─── Data excerpts ───
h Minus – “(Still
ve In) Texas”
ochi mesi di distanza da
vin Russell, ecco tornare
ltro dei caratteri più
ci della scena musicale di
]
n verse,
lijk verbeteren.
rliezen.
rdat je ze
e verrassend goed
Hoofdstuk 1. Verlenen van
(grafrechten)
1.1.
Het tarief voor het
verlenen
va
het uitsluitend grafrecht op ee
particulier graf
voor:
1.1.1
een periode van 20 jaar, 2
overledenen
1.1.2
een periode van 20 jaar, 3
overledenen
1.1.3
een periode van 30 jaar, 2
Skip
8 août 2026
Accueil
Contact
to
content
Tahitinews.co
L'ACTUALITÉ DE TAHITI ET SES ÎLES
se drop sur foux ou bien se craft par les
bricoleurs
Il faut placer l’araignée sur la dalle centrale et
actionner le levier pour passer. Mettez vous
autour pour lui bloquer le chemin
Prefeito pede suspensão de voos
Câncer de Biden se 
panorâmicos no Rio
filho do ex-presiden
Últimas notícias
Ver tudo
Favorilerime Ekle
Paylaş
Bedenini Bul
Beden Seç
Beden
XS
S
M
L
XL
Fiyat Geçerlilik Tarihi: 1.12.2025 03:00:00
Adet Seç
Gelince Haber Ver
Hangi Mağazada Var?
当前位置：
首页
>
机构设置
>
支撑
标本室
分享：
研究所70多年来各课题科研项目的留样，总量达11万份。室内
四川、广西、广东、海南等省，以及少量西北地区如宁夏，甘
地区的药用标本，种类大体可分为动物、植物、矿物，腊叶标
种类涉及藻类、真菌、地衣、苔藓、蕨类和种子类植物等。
───
What you have to do
Going through the data above, return each line with the word "pour".

Response below
actionner le levier pour passer. Mettez vous
autour pour lui bloquer le chemin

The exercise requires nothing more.